Davanti alla lapide che ricorda il martirio di Aldo Moro, in via Caetani, (luogo simbolico scelto per questo dalle BR per consegnare il cadavere dello statista a metà strada tra le sedi della DC e del PCI, il 9 maggio 1978) è andata in scena una performance che non occorre commentare: la corona del Presidente della Repubblica, centrale secondo il cerimoniale per rango istituzionale, è stata sbrigativamente spostata di lato per fare posto al centro alla corona inviata da Matteo Renzi, non nella veste di Presidente del Consiglio dei Ministri ma nella qualità di segretario del Partito Democratico, in nome del quale, evidentemente, rivendica l’eredità di Aldo Moro. O meglio il copyright, o il brand, come probabilmente preferirebbe dire.
Uno sgarbo senza precedenti al Capo dello Stato, non tanto in termini di protocollo, quanto in termini di rispetto delle istituzioni e della loro funzione rappresentativa delle leggi che regolano la vita democratica del nostro Paese. Una sgomitata arrogante, arbitraria, un atto di prepotenza consumato proprio “in onore” di una vittima della violenza politica, la più importante nella storia della Repubblica italiana.
Il Presidente Mattarella non era presente in via Caetani, dove ogni anno si affollano le telecamere a documentare la passerella dei governanti pro-tempore davanti al simbolo dell’annientamento della idea stessa di una politica “alta”, progettuale, capace di unire, di costruire dialogo, coraggio di pensare ad una realtà che non sia già stata scritta dai poteri forti che governano il mondo.
Il Presidente era a Torrita Tiberina, nel piccolo cimitero di paese dove riposa il corpo di Aldo Moro, sepolto lì per volontà della famiglia, che non aveva voluto telecamere al funerale, e aveva disertato la cerimonia di Stato in S. Giovanni in Laterano, con la Messa celebrata dal Papa, Paolo VI, davanti a tutte le autorità istituzionali del Paese. Ma senza il cadavere di Aldo Moro, che la famiglia aveva inteso così sottrarre all’uso pubblico della sua memoria da parte di chi non aveva voluto e saputo difendere la sua vita e il suo progetto politico.

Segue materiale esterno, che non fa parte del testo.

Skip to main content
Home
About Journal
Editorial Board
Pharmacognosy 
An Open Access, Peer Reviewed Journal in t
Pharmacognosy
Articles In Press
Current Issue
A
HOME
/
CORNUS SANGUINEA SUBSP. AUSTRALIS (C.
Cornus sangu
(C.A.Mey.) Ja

Allo stesso modo, nella discrezione silenziosa dell’autenticità, l’ultimo dei morotei della politica italiana, il Presidente Mattarella, rendeva omaggio di persona, in forma privata, in quel piccolo cimitero, all’essenza sostanziale della democrazia che Moro ha rappresentato in vita, e che la marginalità voluta della sua sepoltura continua a rappresentare dopo la sua morte. Lo ha fatto senza “corona”, ma con un cuscino di fiori, simbolo di pace nel riposo, non del potere umano. Lo ha fatto pregando in silenzio, da solo, senza microfoni, senza dichiarazioni, con l’unica telecamera del servizio documentazione del Quirinale.

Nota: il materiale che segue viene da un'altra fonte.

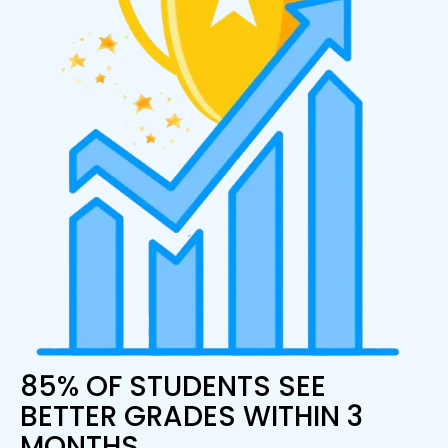
85% OF STUDENTS SEE
BETTER GRADES WITHIN 3
MONTHS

Si può dire tanto di più con l’assenza, di fronte al chiasso dell’esibizionismo mediatico, così come con il silenzio di un’esperienza vissuta con autenticità. Scegliendo di stare al posto giusto nel momento giusto, senza inseguire l’agenda della politica-spettacolo, ma declinando, senza clamore, l’agenda delle priorità sostanziali.
E restituendo spessore alla memoria, valore alla storia, intesa come responsabilità per il presente, non come “evento” da consumare nel giro dei TG. Sul senso civile e politico dei Sepolcri Ugo Foscolo aveva scritto le cose migliori già 200 anni fa.

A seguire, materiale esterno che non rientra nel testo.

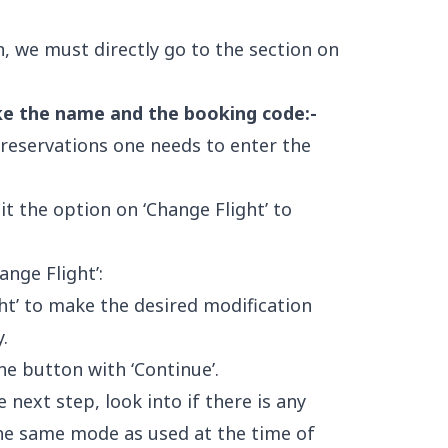
, we must directly go to the section on
ike the name and the booking code:-
 reservations one needs to enter the
it the option on ‘Change Flight’ to
ange Flight’:
ght’ to make the desired modification
.
e button with ‘Continue’.
 next step, look into if there is any
he same mode as used at the time of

Sono due stili differenti, antitetici, di intendere e di testimoniare la politica e la rappresentanza democratica, quelli di Mattarella e di Renzi.
E sullo stile di Mattarella, sulla sua comunicazione silenziosa, i media “governativi” scivolano spesso nel sarcasmo accreditandone un’interpretazione di irrilevanza politica, o, peggio, di distanza connivente.
Il giudizio degli Italiani è affidato al discernimento consapevole di ciascuno. Anche se i sondaggi sono inequivocabili, sul gradimento dei due. Persino i sondaggi.